_Work order:_
This exercise calls for the line with "CONTACT (211, 1096)", the line with "TESTIMONIALS", and all lines between them in the material below, output exactly and with no other lines.

_Provided information:_
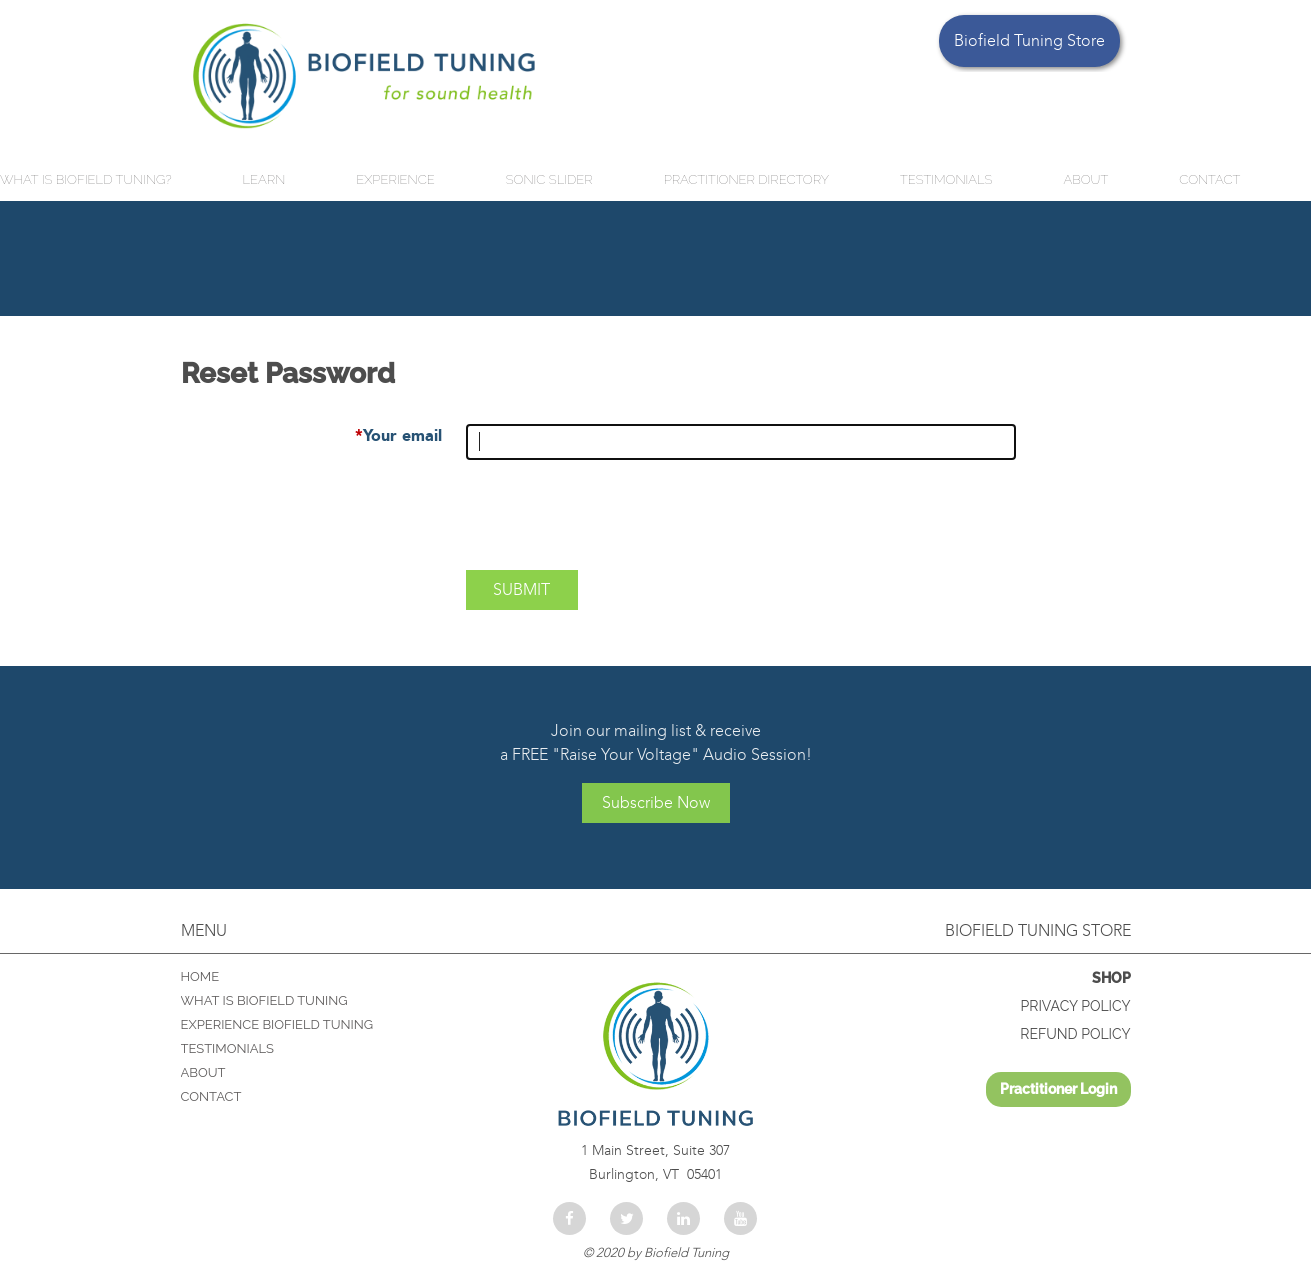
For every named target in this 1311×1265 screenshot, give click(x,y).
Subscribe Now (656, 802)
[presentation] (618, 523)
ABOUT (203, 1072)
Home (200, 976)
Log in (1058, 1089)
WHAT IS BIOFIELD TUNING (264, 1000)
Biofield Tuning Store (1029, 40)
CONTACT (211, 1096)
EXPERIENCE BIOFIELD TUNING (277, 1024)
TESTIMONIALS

==

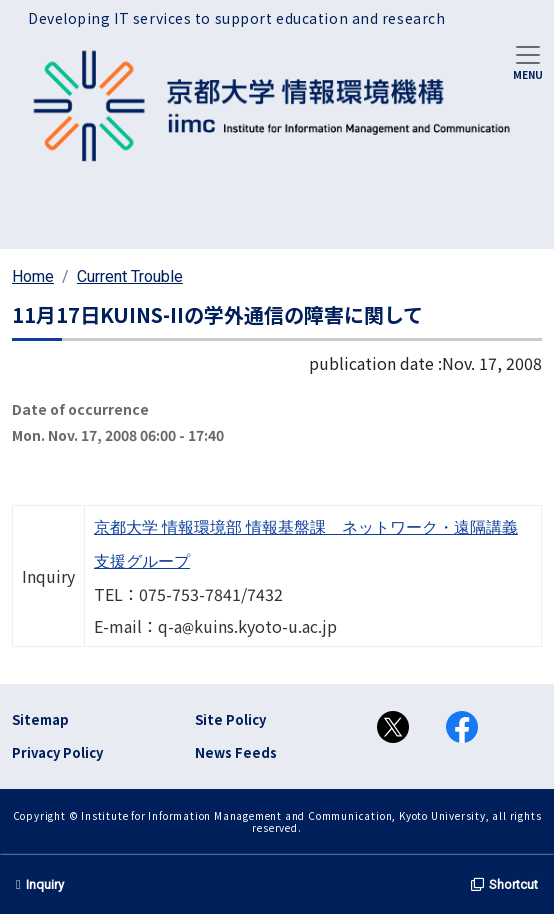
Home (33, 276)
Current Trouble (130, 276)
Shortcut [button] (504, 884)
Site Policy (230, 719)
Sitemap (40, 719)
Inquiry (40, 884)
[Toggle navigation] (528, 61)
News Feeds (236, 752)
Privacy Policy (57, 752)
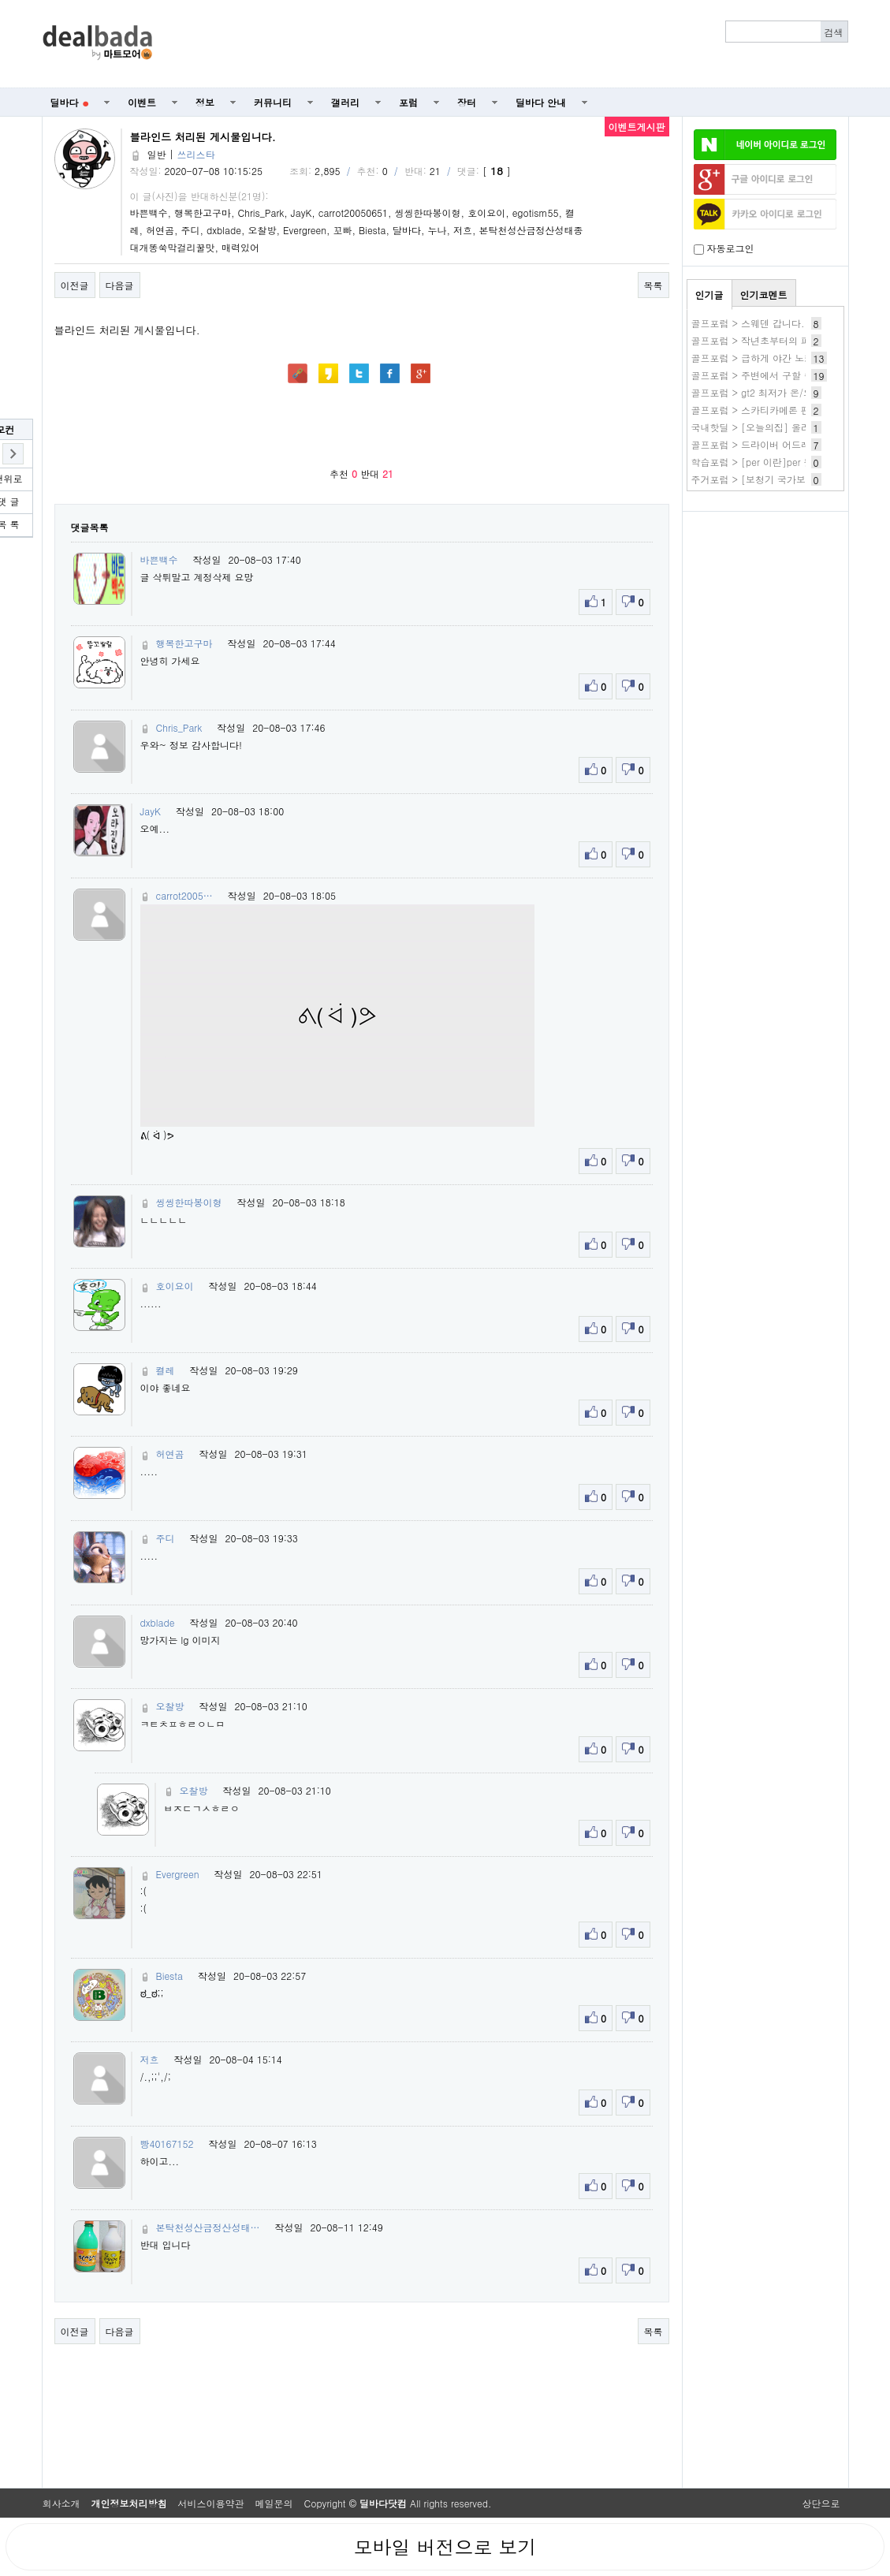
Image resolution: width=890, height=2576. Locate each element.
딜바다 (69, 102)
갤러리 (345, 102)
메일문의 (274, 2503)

_Answer space:_
CONTACT (211, 1096)
EXPERIENCE BIOFIELD TUNING (277, 1024)
TESTIMONIALS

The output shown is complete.